_Exercise aim_. Could you reproduce, from the records below, everything from the line with "The first time I implemented it, my" down to the line with "strategy. But after a few weeks of sticking", keeping both of those lines and changing nothing?

_Information_.
------------------------------------
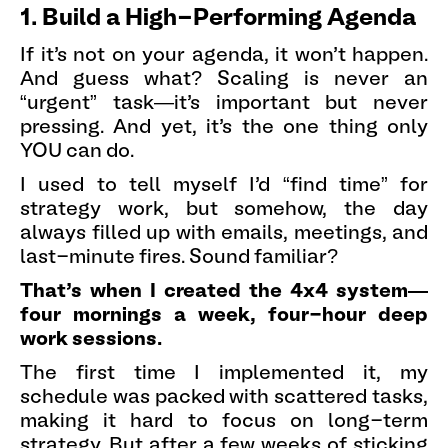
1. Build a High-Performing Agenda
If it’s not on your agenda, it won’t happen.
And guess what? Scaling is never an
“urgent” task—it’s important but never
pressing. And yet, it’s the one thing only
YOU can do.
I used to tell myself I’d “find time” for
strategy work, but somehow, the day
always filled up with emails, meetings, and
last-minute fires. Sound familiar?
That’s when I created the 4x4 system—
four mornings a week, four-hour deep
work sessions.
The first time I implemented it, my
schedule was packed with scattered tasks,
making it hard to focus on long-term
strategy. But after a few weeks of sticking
------------------------------------
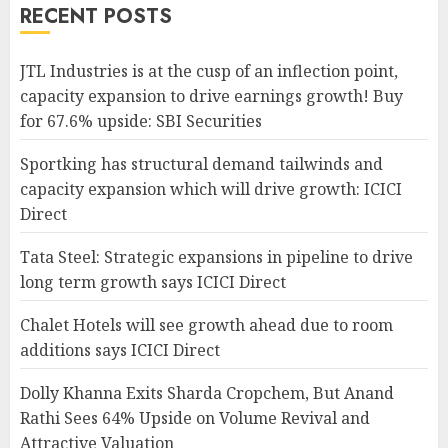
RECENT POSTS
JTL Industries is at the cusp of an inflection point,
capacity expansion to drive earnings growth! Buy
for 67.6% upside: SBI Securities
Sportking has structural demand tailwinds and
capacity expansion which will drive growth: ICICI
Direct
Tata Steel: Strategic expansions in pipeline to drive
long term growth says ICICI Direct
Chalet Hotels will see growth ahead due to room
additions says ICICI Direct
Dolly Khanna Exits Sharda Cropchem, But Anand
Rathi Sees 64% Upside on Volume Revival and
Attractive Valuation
------------------------------------
_Response box_.
The first time I implemented it, my
schedule was packed with scattered tasks,
making it hard to focus on long-term
strategy. But after a few weeks of sticking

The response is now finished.